Taking into account the differences observed in organic acid concentrations, the possibility of using these levels as predictor variables for the construction of an LDA model able to discriminate between juices obtained from different fruits was next considered.

Classification of Juices Obtained from Different Fruits by LDA

LDA is a multivariate parametric technique, based on iterative search for discriminant vectors that provides the maximal resolution to classify samples into previously defined categories. In order to select the vectors to be included in the model, the Wilks’ lambda (λ w ) criterion was used (Vandeginste et al. 1998). Thus, well-resolved classes gave λ w values approaching zero, while overlapped classes gave λ w values approaching one. In this work, the SPSS stepwise algorithm was used to select the predictors that will be included in the LDA models, with the probability values adopted for entrance (Fin) and rejection (Fout) threshold of 0.05 and 0.10, respectively. Then, a data matrix was constructed using the concentration data given in Table 3, divided by pairs, and taken as original variables, in order to minimize the differences arising from the organic acid concentrations present in the fruit juices analyzed in this work. Thus, the matrix contained 40 objects which belonged to all the fruit juices of Table 1, and 10 predictors, which were obtained by dividing each analyte concentration by each one of the concentration of the other analytes, taking into account that any pair of concentrations should be considered only once.

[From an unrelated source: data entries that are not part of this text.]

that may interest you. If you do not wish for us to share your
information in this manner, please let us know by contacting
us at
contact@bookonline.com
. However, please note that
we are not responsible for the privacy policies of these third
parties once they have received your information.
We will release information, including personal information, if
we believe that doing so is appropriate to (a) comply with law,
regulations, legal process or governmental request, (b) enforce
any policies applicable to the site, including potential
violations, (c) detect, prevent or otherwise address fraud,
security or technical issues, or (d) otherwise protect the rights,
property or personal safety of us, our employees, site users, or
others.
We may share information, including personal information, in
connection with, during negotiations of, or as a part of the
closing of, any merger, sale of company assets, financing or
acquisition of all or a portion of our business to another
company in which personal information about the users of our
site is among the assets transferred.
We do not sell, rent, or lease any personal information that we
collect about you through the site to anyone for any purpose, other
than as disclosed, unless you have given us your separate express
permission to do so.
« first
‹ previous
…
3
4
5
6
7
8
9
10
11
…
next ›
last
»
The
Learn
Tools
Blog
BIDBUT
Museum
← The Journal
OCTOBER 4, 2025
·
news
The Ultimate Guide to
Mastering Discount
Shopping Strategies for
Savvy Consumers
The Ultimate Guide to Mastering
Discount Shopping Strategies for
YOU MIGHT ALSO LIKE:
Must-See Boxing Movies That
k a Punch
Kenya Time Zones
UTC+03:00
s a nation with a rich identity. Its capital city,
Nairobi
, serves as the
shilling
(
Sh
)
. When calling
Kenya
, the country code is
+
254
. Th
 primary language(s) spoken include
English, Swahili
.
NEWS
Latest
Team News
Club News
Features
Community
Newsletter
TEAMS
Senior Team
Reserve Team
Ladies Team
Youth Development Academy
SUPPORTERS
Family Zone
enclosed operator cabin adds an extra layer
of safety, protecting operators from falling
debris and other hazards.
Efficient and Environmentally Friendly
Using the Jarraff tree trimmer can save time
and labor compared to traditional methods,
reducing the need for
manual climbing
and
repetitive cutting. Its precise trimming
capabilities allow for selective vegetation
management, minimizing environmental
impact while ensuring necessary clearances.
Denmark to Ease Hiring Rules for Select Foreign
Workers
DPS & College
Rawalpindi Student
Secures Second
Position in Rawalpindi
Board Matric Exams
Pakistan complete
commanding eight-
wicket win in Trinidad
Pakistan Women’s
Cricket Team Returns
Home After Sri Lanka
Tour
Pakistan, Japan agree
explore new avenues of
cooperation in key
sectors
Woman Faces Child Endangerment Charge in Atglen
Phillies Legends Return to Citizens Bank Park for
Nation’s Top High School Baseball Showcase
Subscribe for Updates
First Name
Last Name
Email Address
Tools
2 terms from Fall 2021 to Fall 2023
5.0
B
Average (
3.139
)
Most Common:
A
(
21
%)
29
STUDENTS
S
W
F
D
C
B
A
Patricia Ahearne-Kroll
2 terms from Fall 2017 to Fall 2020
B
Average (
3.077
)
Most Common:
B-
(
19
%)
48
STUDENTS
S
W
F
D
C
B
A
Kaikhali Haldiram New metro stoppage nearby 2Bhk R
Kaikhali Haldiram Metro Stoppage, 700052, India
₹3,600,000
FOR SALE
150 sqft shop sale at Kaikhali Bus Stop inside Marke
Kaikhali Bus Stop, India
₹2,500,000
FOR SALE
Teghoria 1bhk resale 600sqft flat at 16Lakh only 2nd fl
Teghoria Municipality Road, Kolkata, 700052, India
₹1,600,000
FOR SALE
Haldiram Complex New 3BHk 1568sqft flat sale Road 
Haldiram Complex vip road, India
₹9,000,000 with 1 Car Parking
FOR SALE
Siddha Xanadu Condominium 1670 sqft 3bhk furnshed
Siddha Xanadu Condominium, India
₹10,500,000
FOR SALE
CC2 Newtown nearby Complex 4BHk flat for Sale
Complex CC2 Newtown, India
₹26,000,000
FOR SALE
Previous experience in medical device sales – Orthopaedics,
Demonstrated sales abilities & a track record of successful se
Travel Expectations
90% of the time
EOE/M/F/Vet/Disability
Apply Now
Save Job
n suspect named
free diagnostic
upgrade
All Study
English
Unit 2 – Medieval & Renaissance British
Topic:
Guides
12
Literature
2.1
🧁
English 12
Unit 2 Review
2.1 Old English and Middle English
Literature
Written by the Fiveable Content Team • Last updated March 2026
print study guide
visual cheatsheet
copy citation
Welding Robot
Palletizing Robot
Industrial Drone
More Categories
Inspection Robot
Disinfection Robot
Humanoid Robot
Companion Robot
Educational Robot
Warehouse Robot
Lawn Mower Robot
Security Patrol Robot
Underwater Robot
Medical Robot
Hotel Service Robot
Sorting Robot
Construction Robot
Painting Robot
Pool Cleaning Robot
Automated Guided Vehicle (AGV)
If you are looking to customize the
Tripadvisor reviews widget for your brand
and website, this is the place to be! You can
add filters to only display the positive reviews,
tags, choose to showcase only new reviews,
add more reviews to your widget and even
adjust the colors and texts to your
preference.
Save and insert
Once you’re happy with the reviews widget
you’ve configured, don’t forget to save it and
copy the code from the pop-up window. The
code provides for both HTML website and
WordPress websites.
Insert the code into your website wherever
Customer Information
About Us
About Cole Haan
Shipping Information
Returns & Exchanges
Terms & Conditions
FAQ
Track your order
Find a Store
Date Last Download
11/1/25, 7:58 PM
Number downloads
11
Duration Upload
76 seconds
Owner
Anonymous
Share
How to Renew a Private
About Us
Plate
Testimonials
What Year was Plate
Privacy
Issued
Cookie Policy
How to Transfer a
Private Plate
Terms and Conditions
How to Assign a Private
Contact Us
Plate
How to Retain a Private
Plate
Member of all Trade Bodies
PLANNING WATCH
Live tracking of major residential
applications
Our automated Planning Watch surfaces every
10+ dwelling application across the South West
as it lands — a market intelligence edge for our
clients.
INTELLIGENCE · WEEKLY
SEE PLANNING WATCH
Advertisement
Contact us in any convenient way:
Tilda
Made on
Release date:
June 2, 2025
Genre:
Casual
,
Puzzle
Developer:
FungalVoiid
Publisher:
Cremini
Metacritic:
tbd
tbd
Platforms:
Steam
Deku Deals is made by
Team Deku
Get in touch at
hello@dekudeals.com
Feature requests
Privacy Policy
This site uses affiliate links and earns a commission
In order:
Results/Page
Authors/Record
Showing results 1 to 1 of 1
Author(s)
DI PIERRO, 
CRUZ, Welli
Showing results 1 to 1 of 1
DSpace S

A response column, containing the categories corresponding to the five fruit types, was added to this matrix. This matrix was randomly divided to obtain the training and evaluation sets, which were constituted by 30 objects (6 juices × 5 fruit types) and by 10 objects, respectively.

The constructed LDA model able to distinguish juices samples according to the fruit type is depicted in Fig. 6. For this model, the λw value obtained was below 0.01, which is consistent with the excellent resolution observed between all the category pairs. The standardized coefficients of discriminant functions obtained to construct the LDA model are given in Table 4. As deduced from this table, the main concentration ratios that provided the large discriminant capabilities corresponded to fumaric/malic, fumaric/tartaric, and fumaric/citric ratios. Using this model and leave-one-out validation, all the objects of the training set were correctly classified. Furthermore, all the objects of the evaluation set (represented with a cross symbol in Fig. 6) were correctly assigned within a 95% probability level, which indicated the good prediction capability of the model.

Fig. 6
figure 6

Score plot on an oblique plane of the three-dimensional space defined by the three first discriminant functions of the LDA model constructed to discriminate between juices obtained from different fruits. Evaluation set samples are labeled with a cross symbol

Table 4 Predictors selected and corresponding standardized coefficients of the LDA model constructed to discriminate between juices obtained from different fruits

Conclusion

In this work, a simple and reliable CZE method with indirect UV detection to determine the main organic acids present in several fruit juices has been established. A good resolution between all analytes was obtained after optimizing electrolyte pH, chromophore concentration, and other instrumental parameters. Thus, organic acid analysis with satisfactory validation results was performed in uncoated capillaries, in contrast to other CZE methods reported in literature for analysis of fruit juices, which contributes to decrease the analysis costs. Also, the method allowed the measurement of minor compounds in fruit juices (e.g., isocitric and fumaric acids), which were reported to be crucial for evaluating adulteration and microbial spoilage, respectively. The contents of organic acids found in fruit juices were within the levels allowed by European legislation. On the other hand, the combination of CZE analysis of organic acids with LDA provided a simple way to classify juices from different fruits. Therefore, the present procedure could be applied as routine assay of several organic acids in the juice industry and regulatory agencies.